Supplied material START
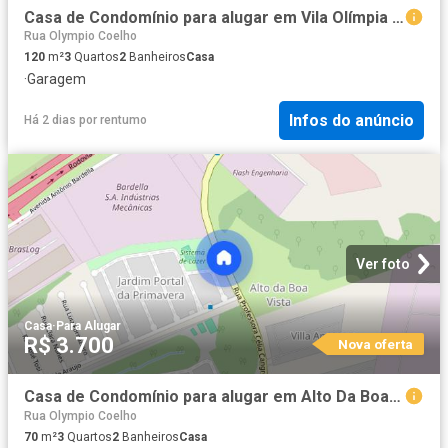
Casa de Condomínio para alugar em Vila Olímpia de 120.00m² com 3 Quartos, 1 Suite e 2 Garagens
Rua Olympio Coelho
120
m²
3
Quartos
2
Banheiros
Casa
·
Garagem
Infos do anúncio
Há 2 dias
por
rentumo
Ver foto
Casa
·
Para Alugar
R$ 3.700
Nova oferta
Casa de Condomínio para alugar em Alto Da Boa Vista de 70.00m² com 3 Quartos, 1 Suite e 2 Garagens
Rua Olympio Coelho
70
m²
3
Quartos
2
Banheiros
Casa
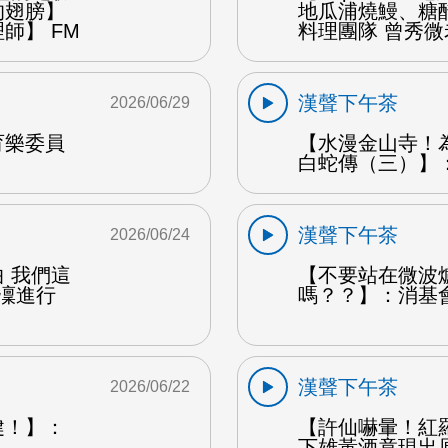
的翅膀】
地瓜浦燒鰻、糖
師】 FM
料理團隊 曾秀微
漢聲下午茶
2026/06/29
育樂委員
【水漫金山寺！
白蛇傳（三）】：
漢聲下午茶
2026/06/24
 我們這
【不要站在微波
凜凜進行
嗎？？】：消基
漢聲下午茶
2026/06/22
健！】：
【許仙嚇暈！紅
下雄黃酒竟現出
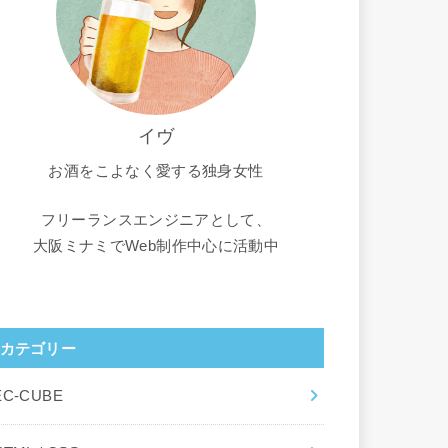
イヴ
お酒をこよなく愛する独身女性
フリーランスエンジニアとして、
大阪ミナミでWeb制作中心に活動中
カテゴリー
EC-CUBE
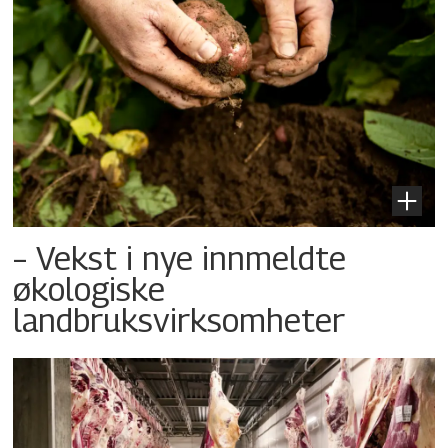
– Vekst i nye innmeldte
økologiske
landbruksvirksomheter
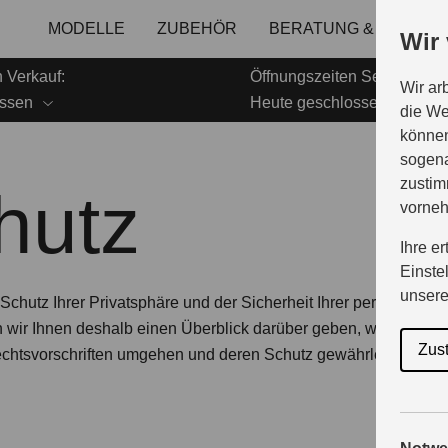
MODELLE
ZUBEHÖR
BERATUNG & KAUF
Wir
 Verkauf:
Öffnungszeiten Service:
Wir ar
ossen
Heute geschlossen
die We
können
sogena
zustim
hutz
vorne
Ihre e
Einste
unser
hutz Ihrer Privatsphäre und der Sicherheit Ihrer persönliche
wir Ihnen deshalb einen Überblick darüber geben, wie wir mit 
Zus
htsvorschriften umgehen und deren Schutz gewährleisten.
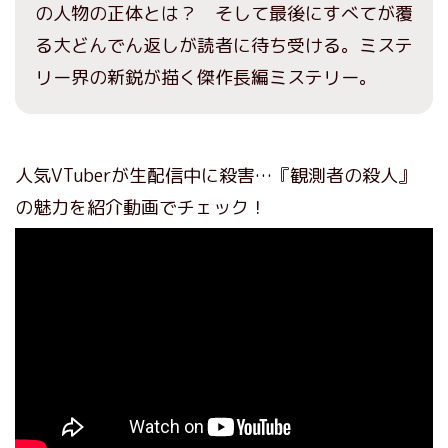
の人物の正体とは？ そして最後にすべてが覆
る大どんでん返しが読者に待ち受ける。ミステ
リー界の新鋭が描く傑作長編ミステリー。
人気VTuberが生配信中に殺害…『観測者の殺人』
の魅力を紹介動画でチェック！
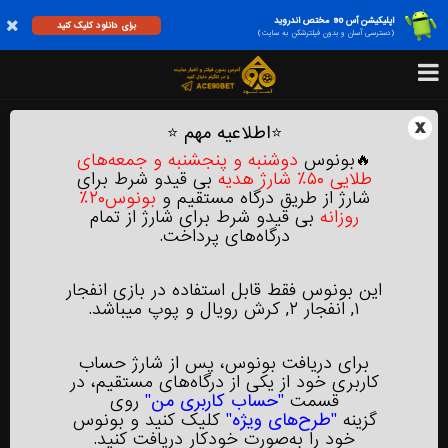
اپلیکیشن آس 90 مختص اندروید
برای دانلود کلیک کنید
(دسترسی آسان و بدون فیلترشکن به سایت)
x
⭐
اطلاعیه مهم
⭐
🔥بونوس
دوشنبه و پنجشنبه‌ و جمعه‌های
طلایی ۵۰٪ شارژ هدیه
بی‌ قیدو شرط برای
شارژ از طریق درگاه مستقیم و
بونوس۲۰٪
روزانه
بی‌ قیدو شرط برای شارژ از تمام
درگاه‌های پرداخت.
این بونوس فقط قابل استفاده در بازی انفجار
۱, انفجار ۲, کرش رویال و پوپ میباشد.
برای دریافت بونوس، پس از شارژ حساب
کاربری خود از یکی از درگاه‌های مستقیم، در
قسمت
"حساب کاربری من"
روی
گزینه
"طرح‌های ویژه"
کلیک کنید و بونوس
خود را به‌صورت خودکار دریافت کنید.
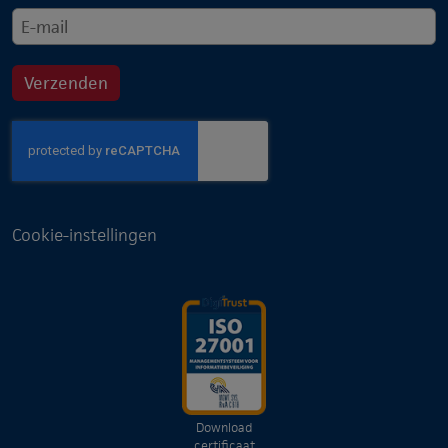
Cookie-instellingen
Download
certificaat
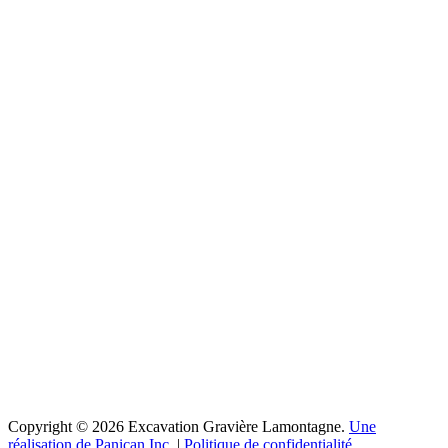
Copyright © 2026 Excavation Gravière Lamontagne.
Une
réalisation de Panican Inc.
|
Politique de confidentialité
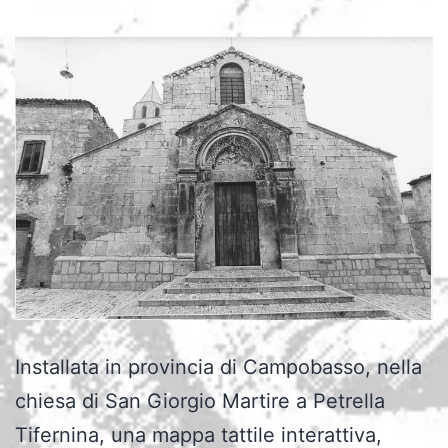
Installata in provincia di Campobasso, nella
chiesa di San Giorgio Martire a Petrella
Tifernina, una mappa tattile interattiva,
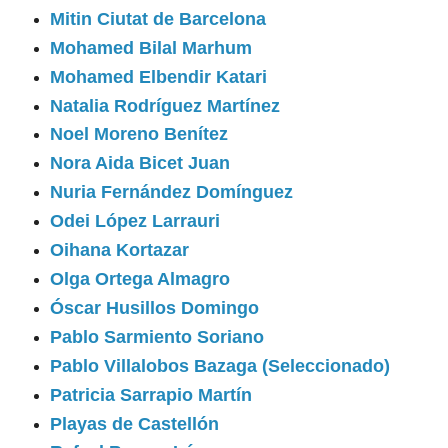
Mitin Ciutat de Barcelona
Mohamed Bilal Marhum
Mohamed Elbendir Katari
Natalia Rodríguez Martínez
Noel Moreno Benítez
Nora Aida Bicet Juan
Nuria Fernández Domínguez
Odei López Larrauri
Oihana Kortazar
Olga Ortega Almagro
Óscar Husillos Domingo
Pablo Sarmiento Soriano
Pablo Villalobos Bazaga (Seleccionado)
Patricia Sarrapio Martín
Playas de Castellón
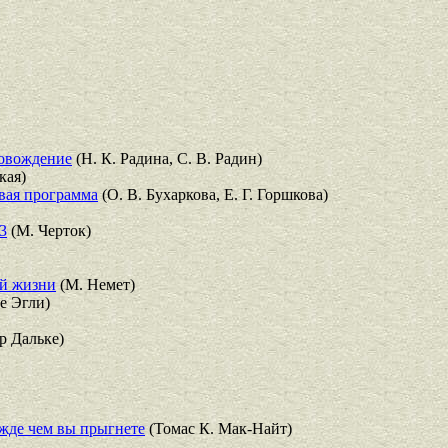
ровождение
(Н. К. Радина, С. В. Радин)
кая)
вая программа
(О. В. Бухаркова, Е. Г. Горшкова)
3
(М. Черток)
ей жизни
(М. Немет)
е Эгли)
р Дальке)
ежде чем вы прыгнете
(Томас К. Мак-Найт)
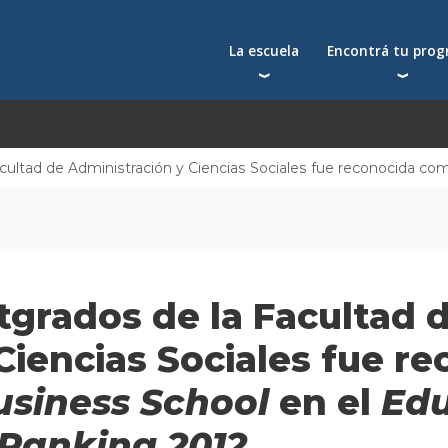
La escuela
Encontrá tu pro
Qué nos distingue
Postgrados
Reconocimientos
Programas
Autoridades
Seminarios
cultad de Administración y Ciencias Sociales fue reconocida c
Docentes
Toda la oferta acad
Docentes visitantes
Investigación
Alumni
tgrados de la Facultad 
Centros y cátedras
Conferencias en YouTube
Ciencias Sociales fue r
La facultad
usiness School
en el
Edu
 Ranking 2012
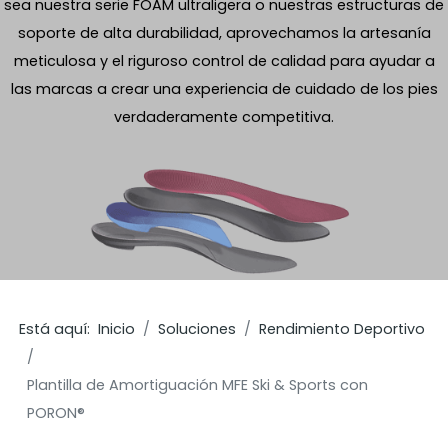
sea nuestra serie FOAM ultraligera o nuestras estructuras de
soporte de alta durabilidad, aprovechamos la artesanía
meticulosa y el riguroso control de calidad para ayudar a
las marcas a crear una experiencia de cuidado de los pies
verdaderamente competitiva.
Está aquí:
Inicio
Soluciones
Rendimiento Deportivo
Plantilla de Amortiguación MFE Ski & Sports con
PORON®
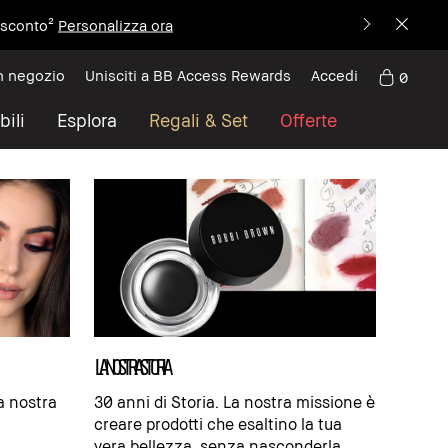
i sconto²
Personalizza ora
n negozio
Unisciti a BB Access Rewards
Accedi
0
bili
Esplora
Regali & Set
Offerte
LA NOSTRA STORIA
la nostra
30 anni di Storia. La nostra missione è
creare prodotti che esaltino la tua
vera bellezza, senza nasconderla.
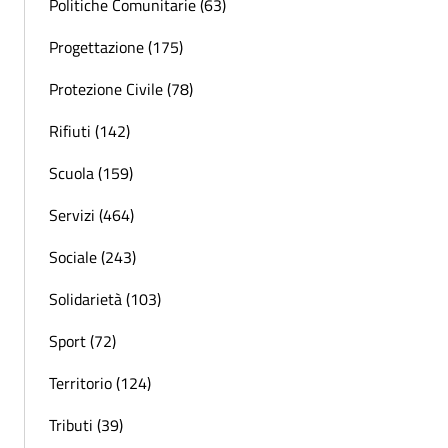
Politiche Comunitarie (63)
Progettazione (175)
Protezione Civile (78)
Rifiuti (142)
Scuola (159)
Servizi (464)
Sociale (243)
Solidarietà (103)
Sport (72)
Territorio (124)
Tributi (39)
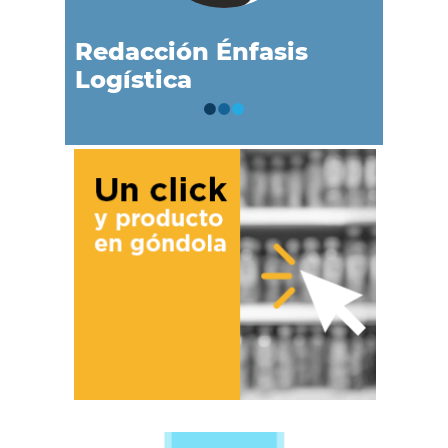
Redacción Énfasis
Logística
Supplied material END
Task goal
Which lines in the records above contain the word "Pablo"? Copy each one.

Answer section
Pablo Sarmiento Soriano
Pablo Villalobos Bazaga (Seleccionado)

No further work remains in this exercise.